Monday, February 14, 2011

The Cathedral

Hi all…Happy Valentines!  Is your day full of romance?...  roses?...  candlelight dinners?  …diamonds?  …sexy lingerie (eek!)   Or are you a bit more like me?

Heart shaped cookies?  Half eaten cake?  Messy countertops and corridors, … possible headaches and laundry? 

But you know, for today, I’m not complaining…filled with love overflowing.  Four healthy kids. 

One that gives me a rash almost every time he speaks, which is by the way
Thus the rash.
One that is a comedian in training, clowning for a smile at any moment, sometimes resulting in eye rolls but mostly remarkably good at her new found trade.

One that is little and cute and wears his clothes backwards.  He’s the 4 year old equivalent of Eeyore, but gives fab hugs and slobbery kisses to die for.

And the last, who was really the first…11 going on 21…thinking she’s just ALL THAT!  And well, for the most part she’s absolutely 100% right!

The 2 one is to die for the others are whatever!  

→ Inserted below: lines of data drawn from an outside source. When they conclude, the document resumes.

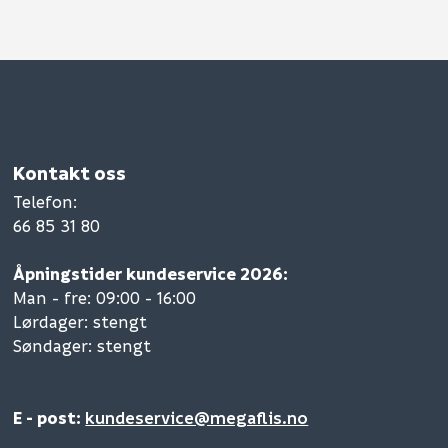
Kontakt oss
Telefon
:
66 85 31 80
Åpningstider kundeservice 2026:
Man - fre: 09:00 - 16:00
Lørdager: stengt
Søndager: stengt
E - post:
kundeservice@megaflis.no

 Excuse me…for a moment there I was hijacked by the comedian...shall I continue?  Also, I’m blessed with a smelly, farmer husband, due to come home soon…likely no roses, wrong season for ditch weeds, God forbid he brings me some live creature he finds somewhere from salamander to orphan kitten…I’ve seen it all…he will likely be empty handed and in this case that’s a really good thing.  

But you know, today anyway, that’s okay.  Because he will come home and he does love me.  And all the kids.  And that’s a HUGE gift I simply cannot take for granted.

But for those days when “love” is not “in the air” I found below the following forwarded e-mail on a blog I follow.  Kara at Mine for the Making offered it up to share around, so I took her invite.  It resonates for me on many levels.  Hope you find some fulfillment in it too…mom or not, we’re all often taken for granted or at least think we are…who cares…He’s watching, and knows all we do. 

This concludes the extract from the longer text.